Shortly after Sun-Times Media bought the Reader, CEO Edwin Eisendrath admitted he didn’t really know what an “alternative” publication in Chicago had to offer these days. Alternative to what?
In some ways, he had a point. Alt-weeklies have increasingly become a victim of their own success. The countercultural beat of weed, LGBTQ pride, edgy theater, and punk music that once set the alternative press apart have increasingly become permanently etched into mainstream urban life. The entrenched power structures that used to vehemently oppose the rights of gays—Republicans, the police, and the military—now regularly march at Pride parades. Billionaire businessman J.B. Pritzker wants Illinoisians to be able to smoke weed for fun. Riot Fest, punk rock’s annual nostalgia fest, doesn’t inspire anything resembling a riot.
It’s instructive to watch Bruce Rauner rule. Our governor supports abortion rights, donated to Planned Parenthood, and officiated at a gay wedding earlier this year, but continues his Koch brothers-like class war against unions and the poor and gets to call himself a “moderate” without being laughed out of office. Guess what—Rahm Emanuel isn’t all that different from Rauner.

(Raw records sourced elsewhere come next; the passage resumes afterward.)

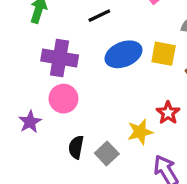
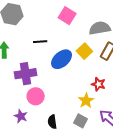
black line: (99, 16) -> (40, 42), turned 40
yellow square: (164, 54) -> (84, 51), turned -35
gray square: (107, 154) -> (81, 121), moved

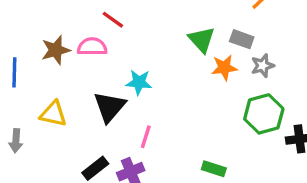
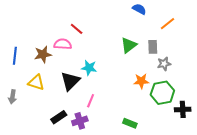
gray rectangle: (242, 39) -> (153, 47), turned 64
green triangle: (202, 40) -> (129, 45), turned 30
brown star: (56, 50) -> (43, 54), moved
orange star: (224, 68) -> (141, 81), moved

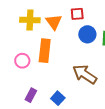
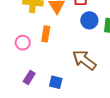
orange rectangle: (45, 51) -> (46, 34), size x0.7
blue square: (58, 98) -> (56, 82), turned -32

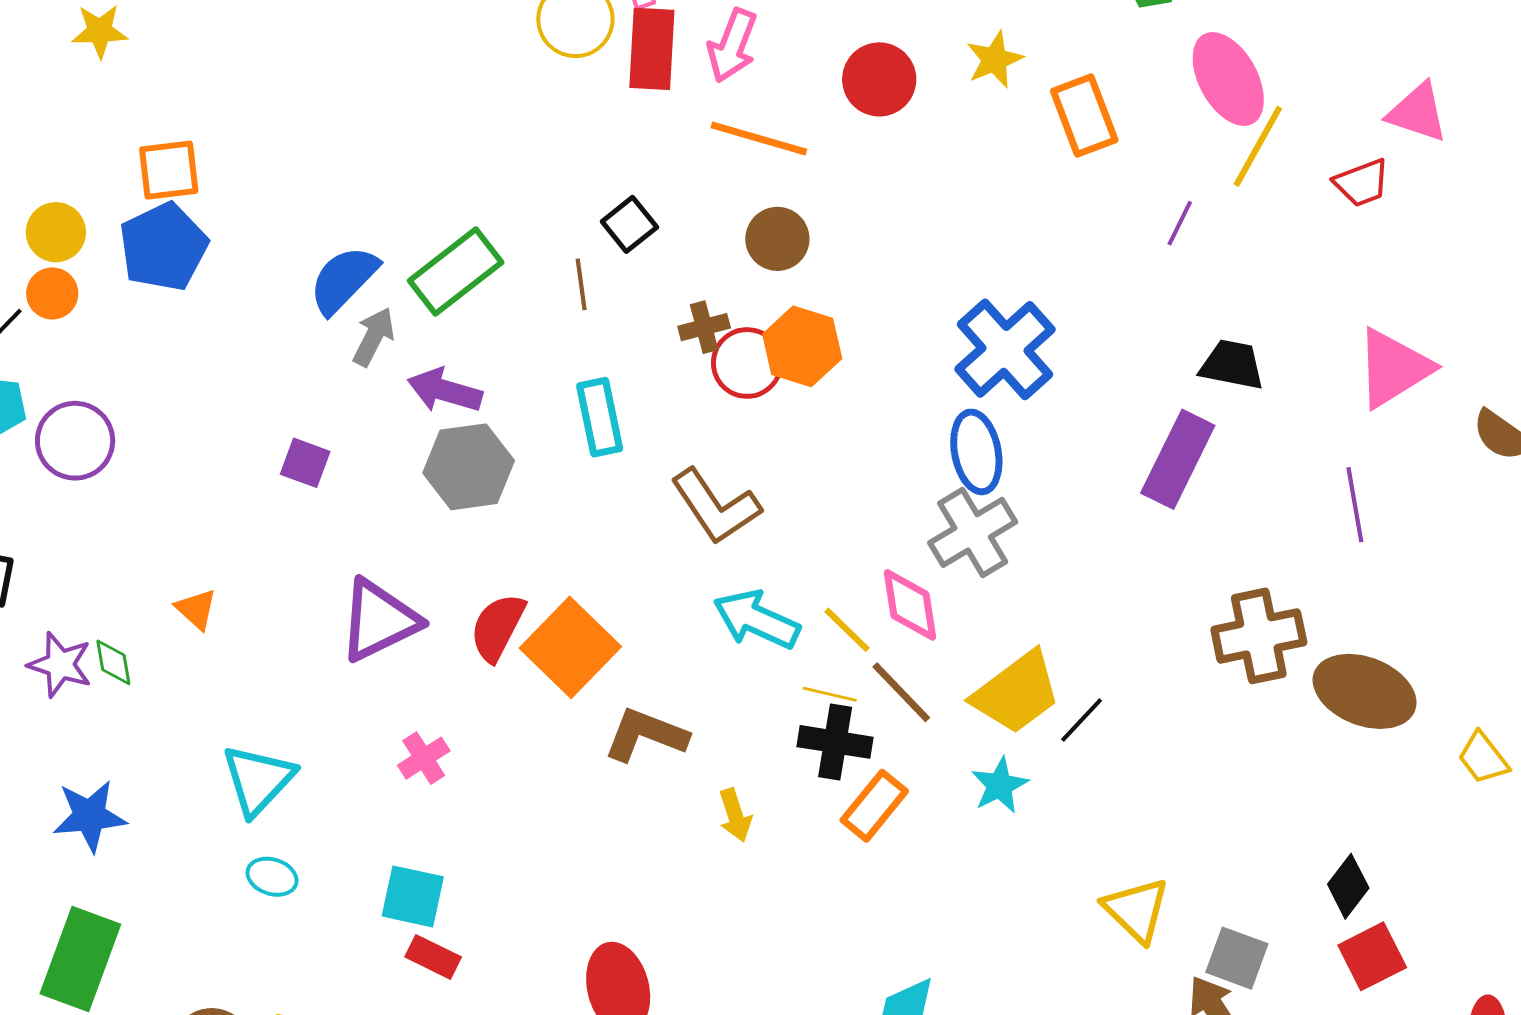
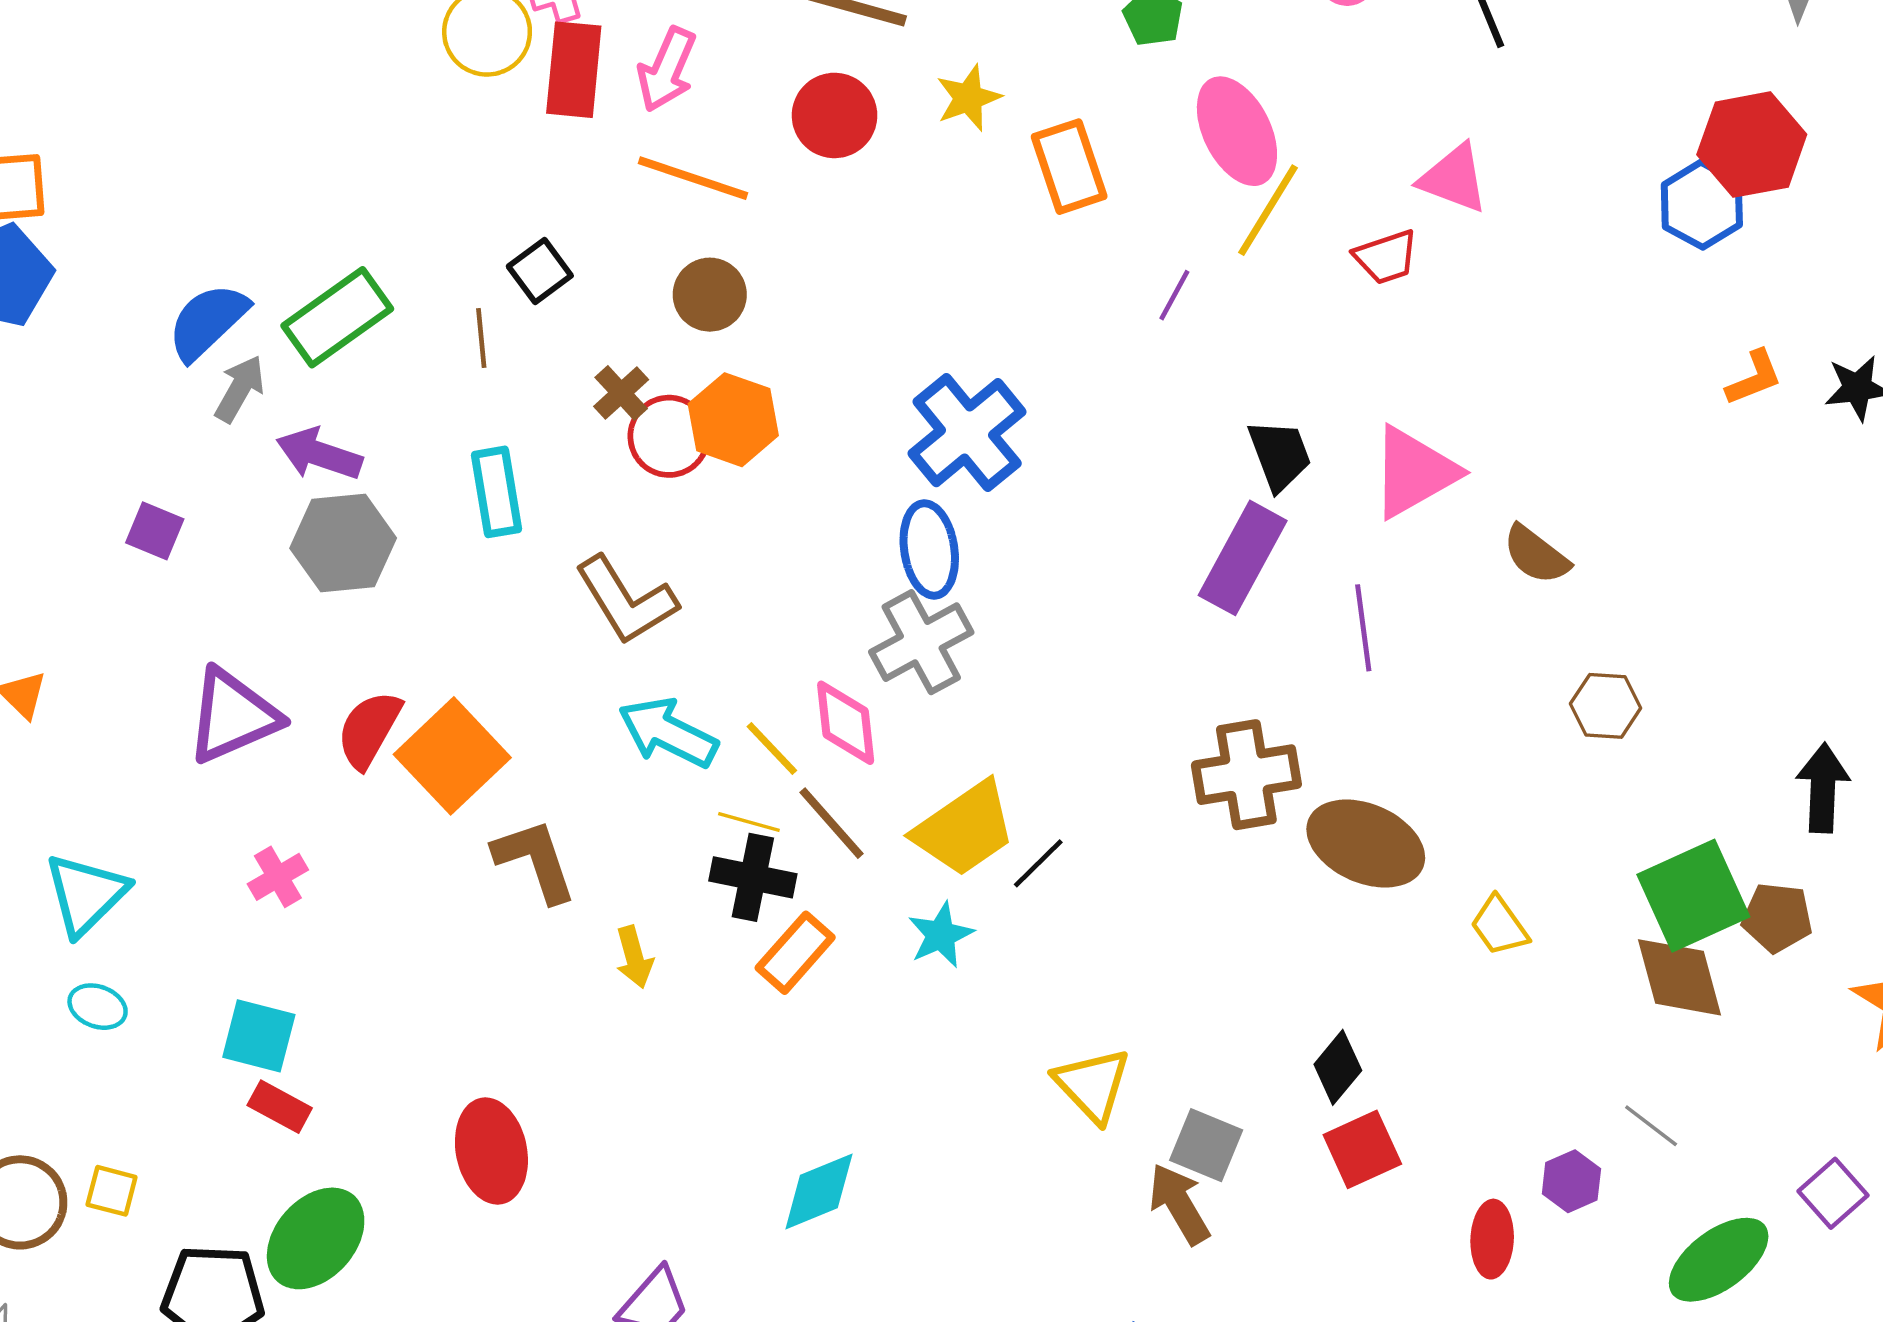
brown cross: (704, 327) -> (621, 393), turned -30
black trapezoid: (1232, 365) -> (1280, 455), moved, turned 56
purple rectangle: (1178, 459) -> (1243, 558), moved
brown L-shape: (646, 735) -> (535, 860), turned 48

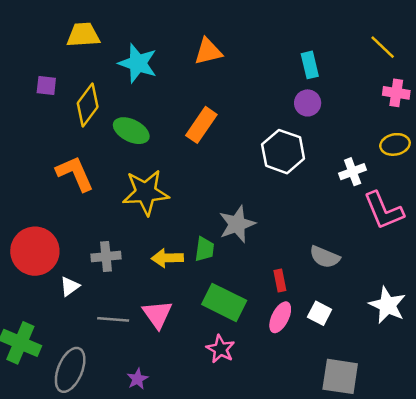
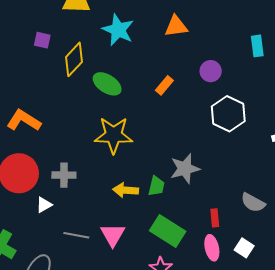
purple circle: (308, 103) -> (211, 71), moved
orange rectangle: (201, 125) -> (164, 85), size x0.7
orange L-shape: (75, 173) -> (24, 120), moved, turned -40
gray cross: (106, 257) -> (64, 175), moved
pink ellipse: (280, 317) -> (212, 248), turned -45

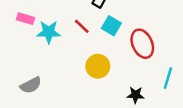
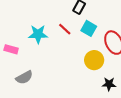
pink rectangle: (26, 19) -> (11, 49), moved
yellow circle: (98, 66) -> (94, 60), moved

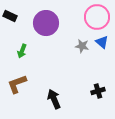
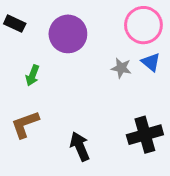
black cross: (98, 91) -> (145, 135), size x1.6

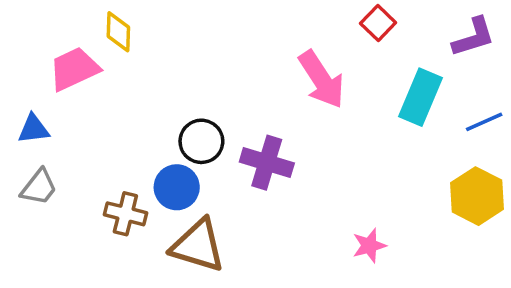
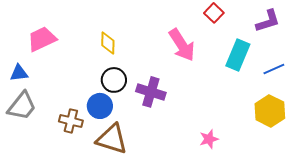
yellow diamond: (118, 32) -> (108, 43), moved
gray trapezoid: (39, 187) -> (22, 106), size x1.4

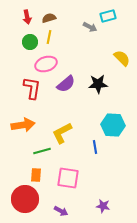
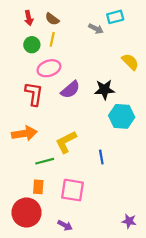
brown semicircle: (49, 18) -> (52, 19), turned -128
cyan hexagon: (113, 125) -> (122, 116), moved
purple star: (103, 206) -> (129, 221), moved

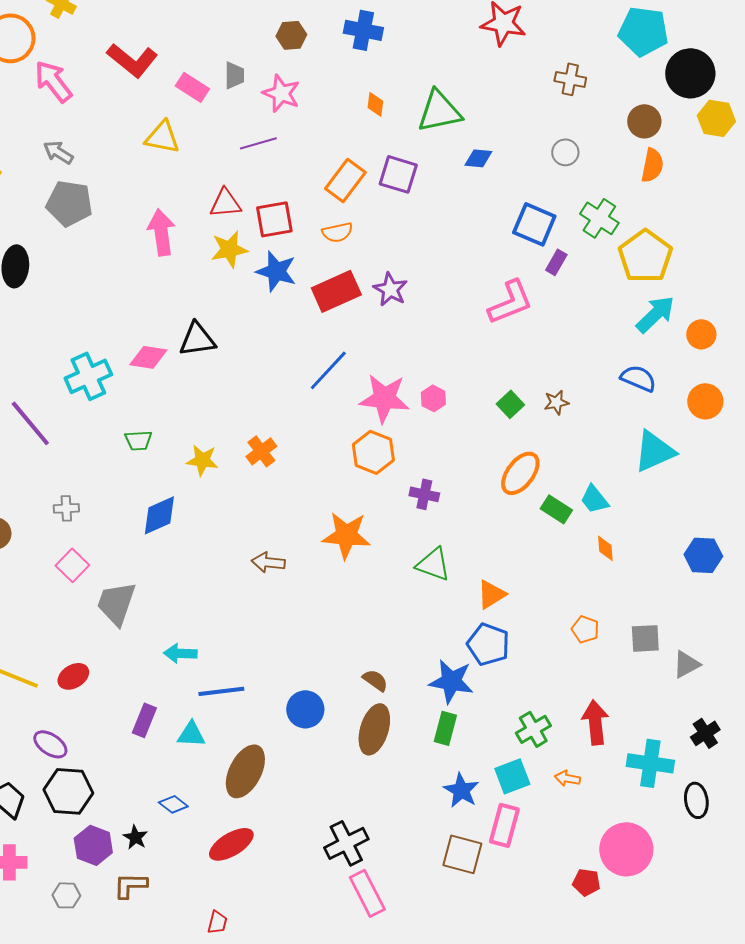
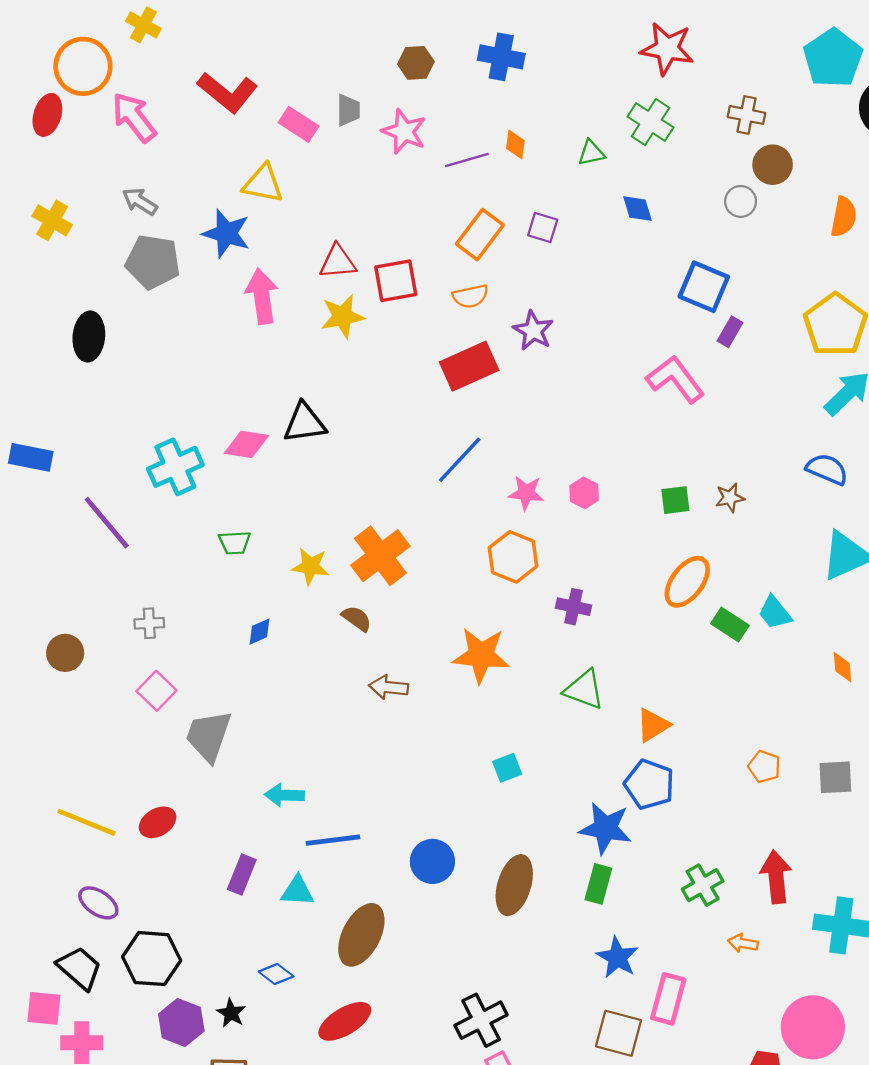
cyan pentagon: (643, 31) -> (833, 58), turned 30
green triangle: (439, 111) -> (591, 153), size x0.5
brown circle: (644, 121) -> (773, 165), moved
purple line: (258, 143) -> (467, 160), moved
blue diamond: (478, 158) -> (637, 209), turned 68
purple square: (398, 174) -> (543, 227), size x0.7
green cross: (599, 218) -> (651, 122), moved
blue star: (276, 271) -> (226, 233), moved
purple star: (390, 289) -> (533, 331), moved
pink L-shape: (510, 302) -> (675, 379), turned -105
pink star: (384, 398) -> (526, 493), size x0.6
green square: (510, 404) -> (675, 500), turned 36
orange cross: (261, 451) -> (380, 556), size x1.6
blue diamond: (159, 515) -> (259, 632), size x0.6
orange diamond: (605, 548) -> (842, 667), moved
brown semicircle: (375, 680) -> (357, 619), moved
purple ellipse: (50, 744) -> (98, 903), moved
cyan square: (512, 776) -> (507, 768), moved, size x0.7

It’s not that the traditional alternative weekly beats are irrelevant in 2018—far from it. But as we were all reminded in stunning fashion on Election Day 2016, it’s possible for what’s known as the left to dominate the culture war while still badly losing the battle over resources. Donald Trump and the right-wing reactionaries of the GOP have been relegated to the margins in our popular culture, yet they own the White House, Congress, and the majority of statehouses and governorships throughout the country, and many of us are suffering as a result.
Philosopher Richard Rorty’s 20-year-old work Achieving Our Country: Leftist Thought in Twentieth-Century America reached a new level of notoriety in 2016 for predicting the rise of a populist right-wing strongman like Trump, but the rest of the book should be revisited because of its prescient prescription of the left. Rorty argues that the left ceased to be political and instead became a cultural movement once it was no longer seen as possible to promote social justice from within the system. Self-expression trumped persuasion, and the left largely abandoned government, law, and institutions of power—and the working class—for the ivory towers of the arts, literature, and academia.
But it’s not enough to simply speak truth to power, Rorty wrote. The vast economic and material inequities of American society had to be “corrected by using the institutions of constitutional democracy.” And that meant acquiring power by taking control of institutions and persuading those who disagree. That’s essentially what politics is—the way we make laws and distribute resources through the state, but that term has been largely been distorted so that it’s mostly equated with the optics of major elections.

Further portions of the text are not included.